Around 100 million Americans rent their homes in the United States, meaning there are about half as many renters as homeowners. Apartment managers are aware that demand is high, particularly among millennials who are still saving for a down payment and seniors who don't want the upkeep of a house.
There are many advantages to renting, particularly when people are just starting out on their own, but figuring out how much space is needed and the right layout isn't as easy as it sounds. It's difficult to know what's workable until someone actually lives in an area. Fortunately, there are factors that can help them decide.
Data on how much square footage is needed per person varies between 100 and 400 square feet, although this can feel pretty tight. A single-person household should determine how much entertaining they do, any pets they have and if they can comfortably live in a few hundred square feet. As a rule of thumb, the bare minimum that will provide comfort is likely:
- One person — 400 square feet
- Two people — 540 square feet
- Three people — 655 square feet
- Four people — 795 square feet
- Five people — 925 Square Feet
- Six people — 1,020 square feet
The size of a dog or cat and how many pets a renter has also makes a difference in the space needed. For example, a 37-inch long dog needs 10 square feet of floor space for laying down and moving around.
Location and Density
If someone lives in a big metropolitan area, such as New York City, space may be severely limited and the cost of square footage precious. In these cases, they might have to learn to live with less floor space than if they moved out to the suburbs in the Midwest, where real estate costs less and people can buy more square footage for the same money.

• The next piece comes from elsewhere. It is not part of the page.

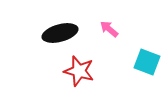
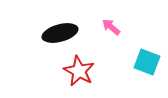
pink arrow: moved 2 px right, 2 px up
red star: rotated 12 degrees clockwise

People should consider other apartments of a similar size in their area, how far they're willing to commute, and if they want less space or a longer commute. Figuring out the least amount of space needed allows renters to figure out if they can comfortably live in a smaller apartment or not.
Remote Worker Needs
If someone works from home even part of the week, they may need to ensure their new apartment features an office area or at least space where they can place a desk and have a quiet workspace. Some modern apartment buildings feature a business lounge on the ground level, so finding special amenities such as these might allow people to rent a smaller unit and still manage the needs of their work.
Another option if the apartment doesn't provide a home office is finding nearby shared office space that can be rented one or two days a week as needed.
Foot Traffic Flow
People should look at the layout of the apartment they're considering and think about the way the traffic flows. If there are a lot of visitors, can they easily get to the guest bathroom and main entertainment areas without traversing through private spaces, such as a bedroom? If they entertain often, they may want to ensure the apartment features a half bath off one of the main areas of the home, such as the living room.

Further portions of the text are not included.